Facebook bans Myanmar military chief, others to ‘stop hate’

August 28, 2018 08:54 am | Updated 09:16 am IST - Yangon

This March 29, 2018, photo shows the logo for Facebook appears on screens at the Nasdaq MarketSite, in New York's Times Square. With less than three months to go before the midterm elections, Facebook is enforcing strict new requirements on digital political ads. Among other things, they force political ad buyers to verify their identities by receiving mail at a known U.S. address. (AP Photo/Richard Drew)

This March 29, 2018, photo shows the logo for Facebook appears on screens at the Nasdaq MarketSite, in New York's Times Square. With less than three months to go before the midterm elections, Facebook is enforcing strict new requirements on digital political ads. Among other things, they force political ad buyers to verify their identities by receiving mail at a known U.S. address. (AP Photo/Richard Drew)

Facebook has said that it is banning Myanmar’s powerful military chief and 19 other individuals and organisations from its site to prevent the spread of hate and misinformation.

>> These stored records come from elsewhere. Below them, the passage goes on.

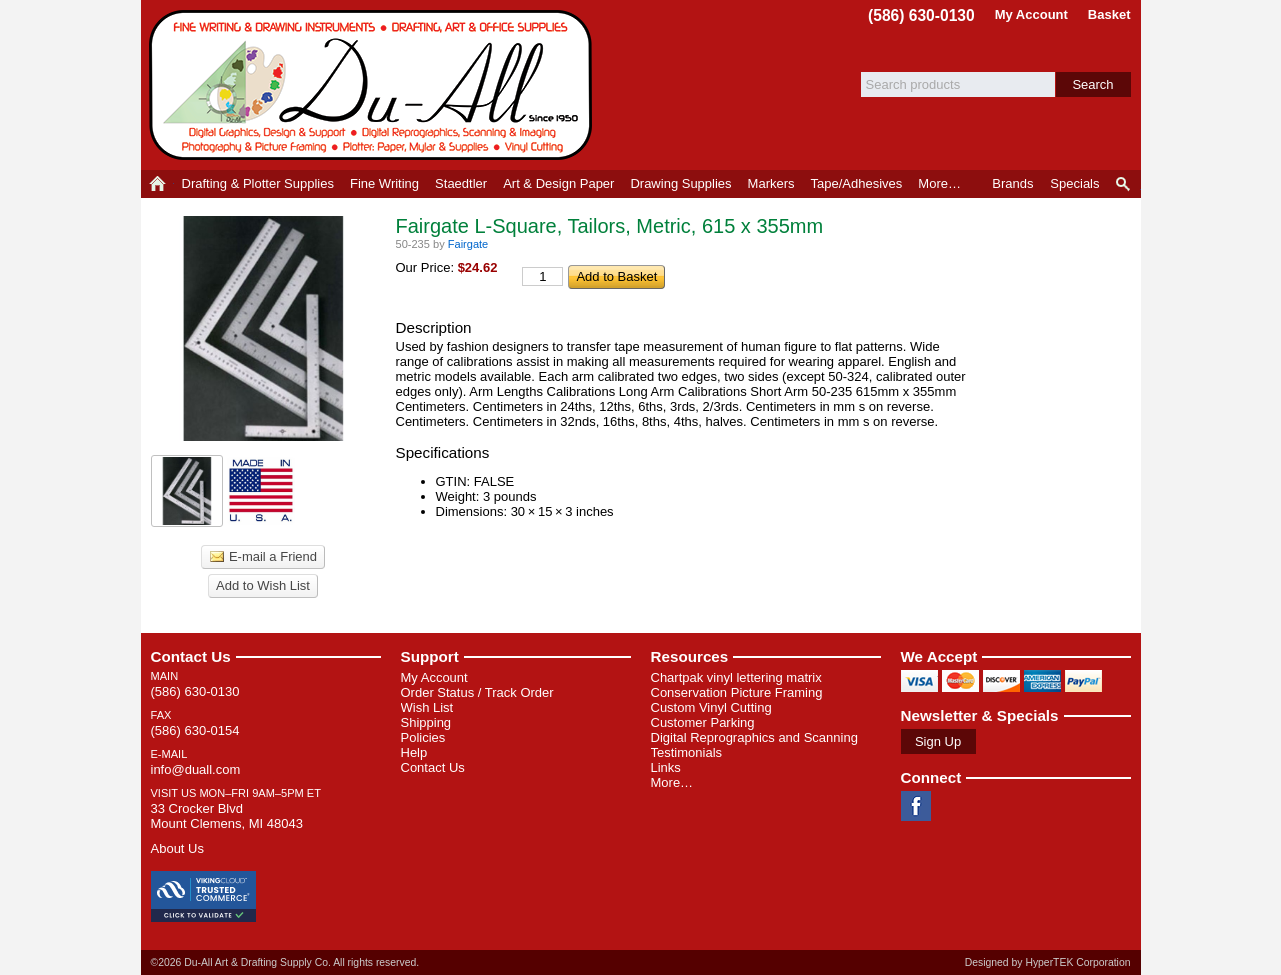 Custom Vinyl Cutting (711, 707)
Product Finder (1124, 184)
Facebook (916, 806)
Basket (1109, 14)
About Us (177, 848)
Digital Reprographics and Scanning (754, 737)
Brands (1012, 183)
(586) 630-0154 (195, 730)
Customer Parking (703, 722)
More (939, 183)
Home (157, 184)
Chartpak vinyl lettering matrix (736, 677)
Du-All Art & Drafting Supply (374, 85)
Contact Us (191, 656)
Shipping (426, 722)
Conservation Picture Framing (737, 692)
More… (672, 782)
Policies (423, 737)
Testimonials (687, 752)
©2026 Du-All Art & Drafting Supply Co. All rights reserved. (285, 962)
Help (414, 752)
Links (666, 767)
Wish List (427, 707)
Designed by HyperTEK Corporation (1048, 962)
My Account (1031, 14)
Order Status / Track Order (477, 692)
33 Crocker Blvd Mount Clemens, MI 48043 (227, 816)
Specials (1074, 183)
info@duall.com (196, 769)
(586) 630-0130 (921, 15) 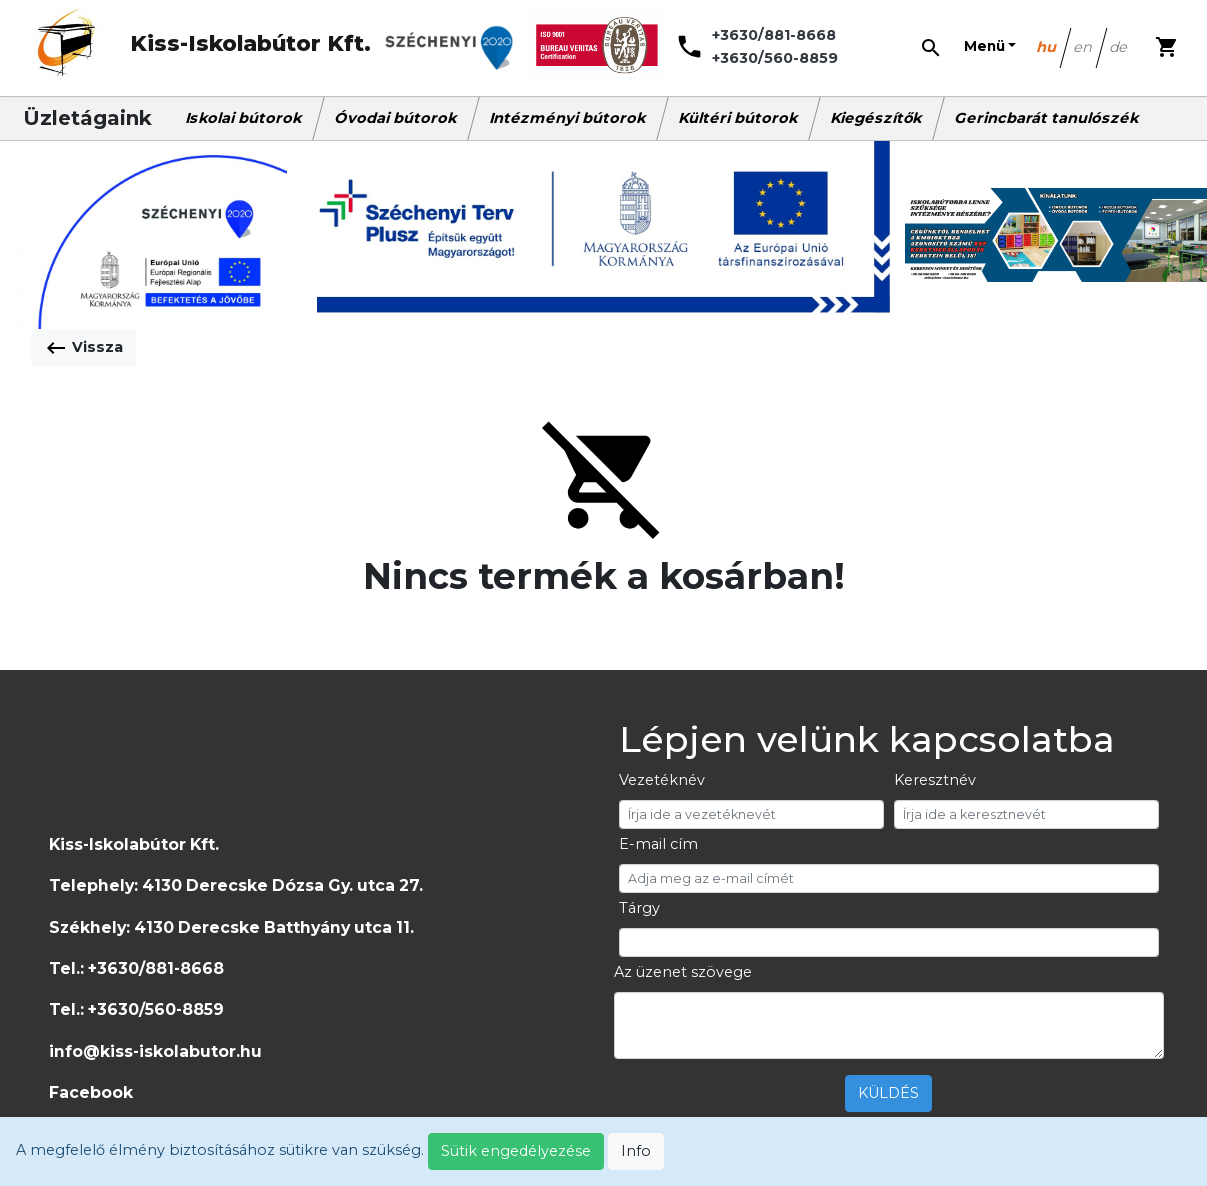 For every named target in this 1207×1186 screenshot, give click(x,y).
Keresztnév (935, 780)
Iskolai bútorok (244, 118)
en (1084, 47)
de (1119, 47)
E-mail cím (658, 844)
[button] (990, 47)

The social media giant was heavily criticized for permitting itself to be used to inflame ethnic and religious conflict in the country, particularly against minority Rohingya Muslims.

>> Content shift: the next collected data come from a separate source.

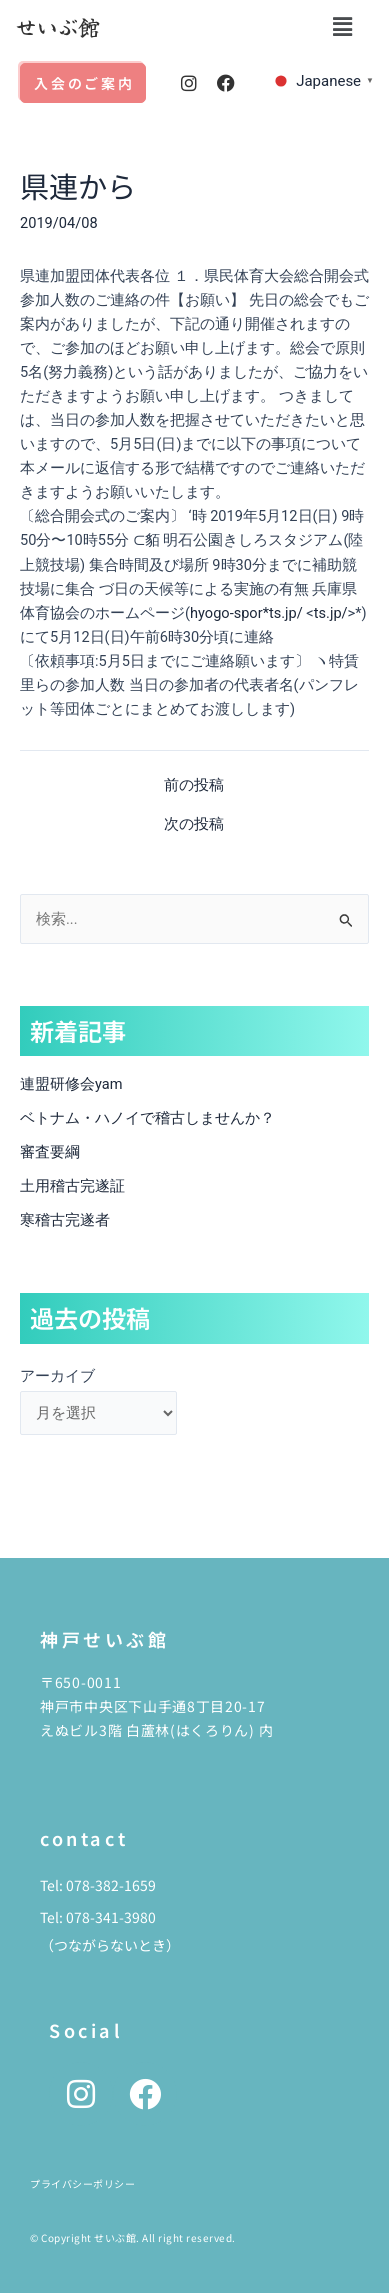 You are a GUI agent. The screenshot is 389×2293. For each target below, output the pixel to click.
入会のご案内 (84, 83)
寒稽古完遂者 (65, 1220)
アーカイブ (57, 1376)
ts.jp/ (331, 613)
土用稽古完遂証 (72, 1186)
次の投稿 (194, 824)
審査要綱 (50, 1152)
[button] (342, 27)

It has been accused of being lax in fighting online misinformation and manipulation in many countries, but Myanmar is one where it has been most closely tied to deadly violence.

Some 700,000 Rohingya have fled from Myanmar’s western state of Rakhine over the past year in response to a brutal counterinsurgency campaign by the military, which has been accused of massive human rights violations.

Critics accuse the military of carrying out ethnic cleansing, or even genocide, an allegation denied by the government, which says it was responding to attacks on security forces.

Facebook, on Monday, said it also targeted pages and accounts that pretended to provide independent news and opinion, while covertly promoting messages of Myanmar’s military.

It said it was deleting 18 Facebook accounts, one Instagram account and 52 Facebook pages.

A separate report by investigators working for the UN’s top human rights body, released yesterday, charged that “Facebook has been a useful instrument for those seeking to spread hate, in a context where for most users Facebook is the internet.”

“Although improved in recent months, Facebook’s response has been slow and ineffective,” said the report by the Fact-Finding Mission on Myanmar, authorized by the UN Human Rights Council. “The extent to which Facebook posts and messages have led to real-world discrimination and violence must be independently and thoroughly examined.”

Four high-ranking officers and two military units targeted by Facebook were also put on a U.S. government blacklist earlier this month for human rights abuses.

The sanctions block any property they own within the U.S. and prohibit U.S. citizens from engaging in transactions with them.

The U.S. already maintains restrictions on visas, arms sales and assistance to Myanmar’s military.